What is the Wells Score?
The Wells Score is a clinical prediction rule that estimates how likely a patient's presentation is to represent a pulmonary embolism, based on history and examination findings alone — before any blood test or imaging. It was developed by Philip Wells and colleagues in the late 1990s and has been validated in multiple subsequent studies, including the Christopher study, which confirmed that combining a low Wells Score with a negative D-dimer safely rules out PE without imaging in most patients.

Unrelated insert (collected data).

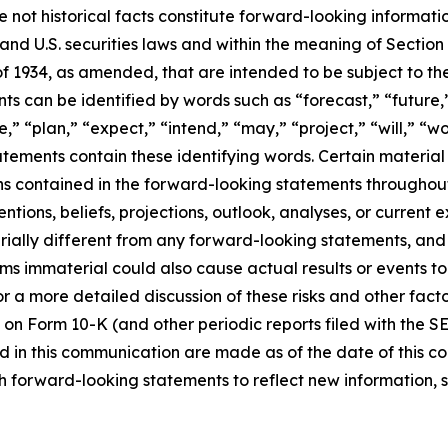
e not historical facts constitute forward-looking informat
d U.S. securities laws and within the meaning of Section 
f 1934, as amended, that are intended to be subject to th
s can be identified by words such as “forecast,” “future,”
,” “plan,” “expect,” “intend,” “may,” “project,” “will,” “w
tements contain these identifying words. Certain material f
ns contained in the forward-looking statements throughou
ntions, beliefs, projections, outlook, analyses, or current
ially different from any forward-looking statements, and o
immaterial could also cause actual results or events to d
 a more detailed discussion of these risks and other facto
 on Form 10-K (and other periodic reports filed with the S
 in this communication are made as of the date of this
h forward-looking statements to reflect new information, 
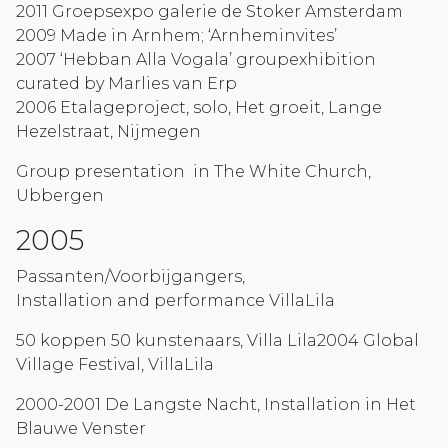
2011 Groepsexpo galerie de Stoker Amsterdam
2009 Made in Arnhem; ‘Arnheminvites’
2007 ‘Hebban Alla Vogala’ groupexhibition
curated by Marlies van Erp
2006 Etalageproject, solo, Het groeit, Lange
Hezelstraat, Nijmegen
Group presentation in The White Church,
Ubbergen
2005
Passanten/Voorbijgangers,
Installation and performance VillaLila
50 koppen 50 kunstenaars, Villa Lila2004 Global
Village Festival, VillaLila
2000-2001 De Langste Nacht, Installation in Het
Blauwe Venster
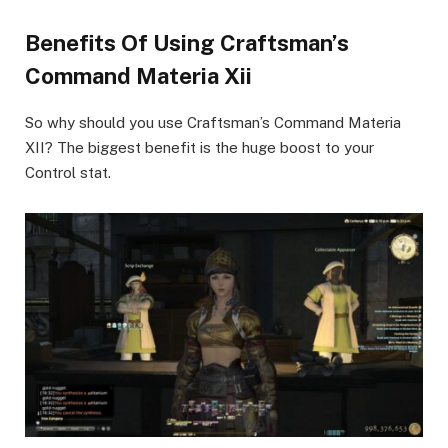
Benefits Of Using Craftsman’s
Command Materia Xii
So why should you use Craftsman’s Command Materia
XII? The biggest benefit is the huge boost to your
Control stat.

How to calculate the Wells Score
Seven criteria are scored, each adding points toward the total:
- Clinical signs/symptoms of DVT — +3.0
- PE is the #1 diagnosis, or equally likely — +3.0
- Heart rate >100/min — +1.5
- Immobilization ≥3 days, or surgery in the past 4 weeks — +1.5
- Previous, objectively diagnosed DVT or PE — +1.5
- Hemoptysis — +1.0
- Malignancy treated within 6 months, or palliative — +1.0
Interpretation
| Score | Probability | Suggested next step |
|---|---|---|
| ≤4 | PE unlikely | D-dimer testing to further rule out PE |
| >4 | PE likely | Proceed to imaging (CT pulmonary angiography) |
This is the simplified two-tier model. A three-tier version (low / moderate / high probability, using cutoffs of roughly 0–1, 2–6, and ≥7) is also used in some settings, particularly outside North America.

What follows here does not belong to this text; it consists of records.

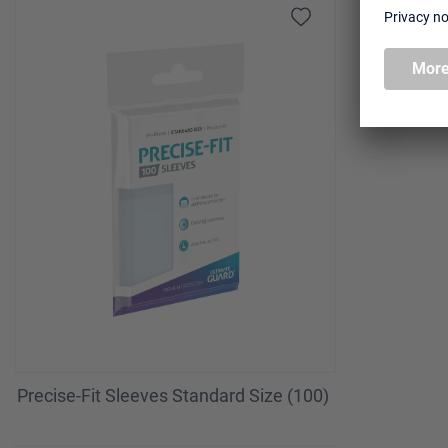
Precise-Fit Sleeves Standard Size (100)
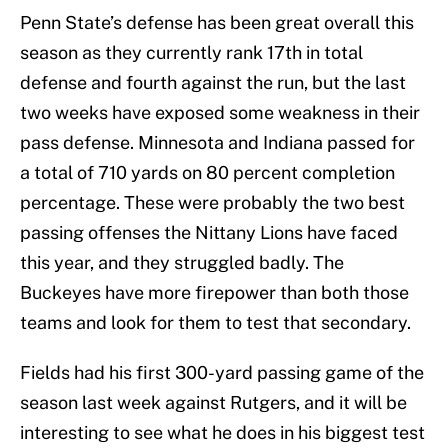
Penn State’s defense has been great overall this
season as they currently rank 17th in total
defense and fourth against the run, but the last
two weeks have exposed some weakness in their
pass defense. Minnesota and Indiana passed for
a total of 710 yards on 80 percent completion
percentage. These were probably the two best
passing offenses the Nittany Lions have faced
this year, and they struggled badly. The
Buckeyes have more firepower than both those
teams and look for them to test that secondary.
Fields had his first 300-yard passing game of the
season last week against Rutgers, and it will be
interesting to see what he does in his biggest test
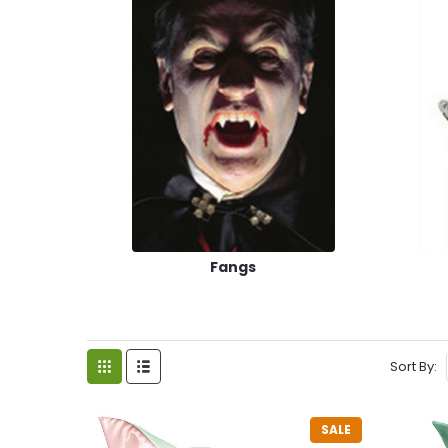
Fangs
Sort By:
SALE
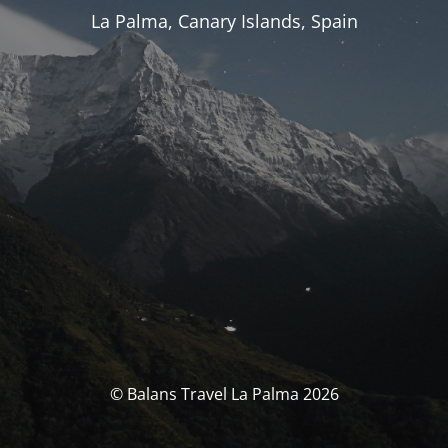
La Palma, Canary Islands, Spain
© Balans Travel La Palma 2026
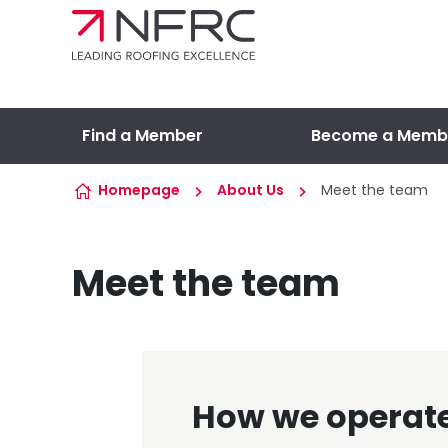
Skip to content
Find a Member
Become a Memb
Homepage
About Us
Meet the team
Meet the team
How we operat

Wells Score vs. other PE tools
For patients who score very low risk on Wells, the PERC rule (Pulmonary Embolism Rule-out Criteria) can sometimes avoid D-dimer testing altogether in low-probability patients. The Geneva Score is a comparable alternative prediction rule used in some institutions, with similar performance to Wells.
Limitations
The Wells Score relies partly on clinical gestalt ("PE is #1 diagnosis, or equally likely"), which introduces some inter-observer variability. It should be used as decision support alongside — not instead of — careful clinical assessment, and local protocols may specify a preferred PE risk tool.
References
Wells PS, Anderson DR, Rodger M, et al. Derivation of a simple clinical model to categorize patients' probability of pulmonary embolism. Thromb Haemost. 2000. van Belle A, Büller HR, Huisman MV, et al. (Christopher Study Investigators). Effectiveness of managing suspected pulmonary embolism using an algorithm combining clinical probability, D-dimer testing, and CT. JAMA. 2006.